This is what I get for gloating. I was just reassuring my family that my work area, DJing and various audio production gigs, is so specialized that it’s generally immune from economic ups and downs. Plus, holidays can be good for DJs, and I typically pick up a couple well-paying gigs for company holiday shindigs. I’d already booked a few, but I just got this e-mail:
To: partyben@yahoo.com
From: [person at event planning company]
Subject: URGENT: [company] Holiday Party
It is with regret we advise you that [company] has cancelled their holiday event scheduled for [date]. We were really looking forward to it, but due to the current economic conditions, it couldn’t be helped.
Things are so bad out there that our workplaces’ annual celebrations of Jesus are being scrubbed, putting our nation’s, uh, guys who are willing to throw on “Play That Funky Music White Boy” when the trashed sales exec demands you play it, out of work? Wow, this is a real recession!
After the jump: Bono feels my pain!
It turns out, though, that I’m not alone in my suffering: a group of investors including the band U2 has been forced to shelve their plans for a 350-foot skyscraper in central Dublin.

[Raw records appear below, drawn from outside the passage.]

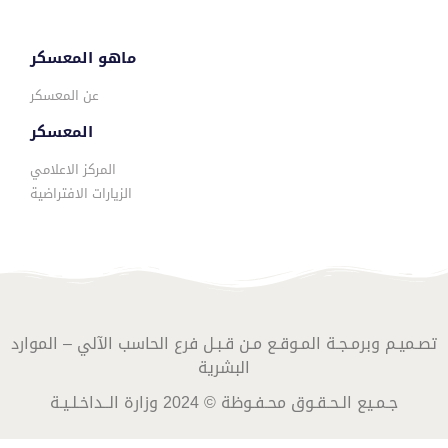
ماهو المعسكر
عن المعسكر
المعسكر
المركز الاعلامي
الزيارات الافتراضية
تصـميـم وبرمـجـة المـوقـع مـن قـبـل فرع الحاسب الآلي – الموارد
البشرية
جـمـيع الـحـقـوق محـفـوظة © 2024 وزارة الــداخـلـيـة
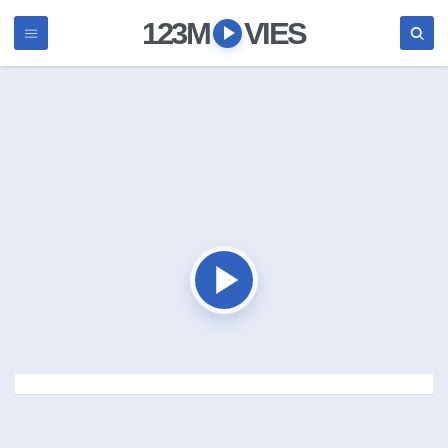
123M
VIES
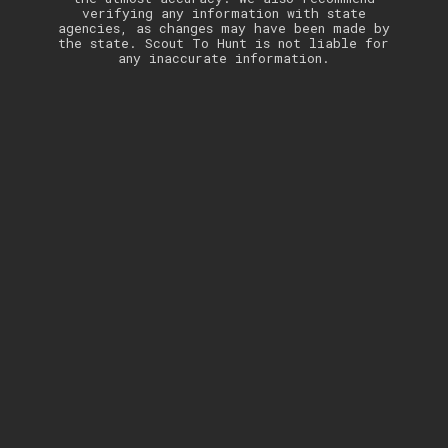
verifying any information with state
agencies, as changes may have been made by
the state. Scout To Hunt is not liable for
any inaccurate information.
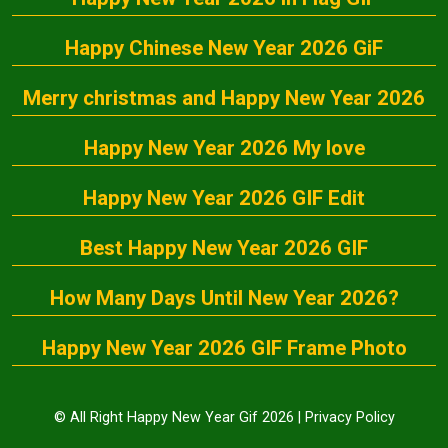
Happy Chinese New Year 2026 GiF
Merry christmas and Happy New Year 2026
Happy New Year 2026 My love
Happy New Year 2026 GIF Edit
Best Happy New Year 2026 GIF
How Many Days Until New Year 2026?
Happy New Year 2026 GIF Frame Photo
© All Right Happy New Year Gif 2026 |
Privacy Policy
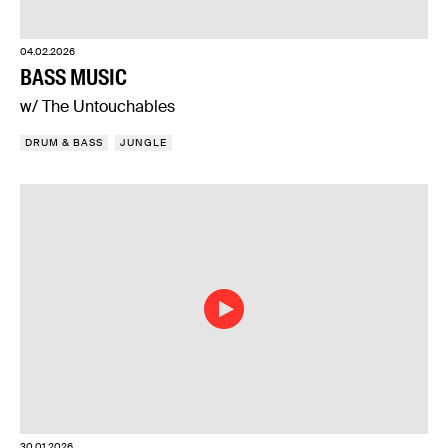
04.02.2026
BASS MUSIC
w/ The Untouchables
DRUM & BASS
JUNGLE
30.01.2026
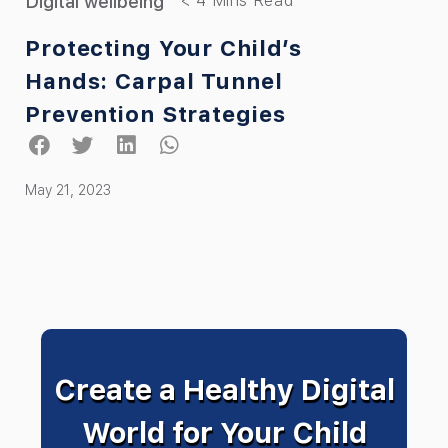
Digital wellbeing
Protecting Your Child’s
Hands: Carpal Tunnel
Prevention Strategies
May 21, 2023
Create a Healthy Digital
World for Your Child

The mixed-use building would have been Ireland’s tallest, and was to house a new recording studio for Bono in some sort of ridiculous, egg-shaped construction perched on top.
The Dublin Docklands Development Authority (DDDA) said on Friday it had suspended negotiations over the tower for up to 12 months due to uncertainty in the property and financial markets. “The objective is to see this landmark project completed,” the DDDA said in a statement. “However, given the current unfavourable economic environment, more time is needed at this juncture.”
Okay, this all looks pretty bad, but you’ll know things have really gotten scary when Kanye suspends recording his new album to focus on the economy.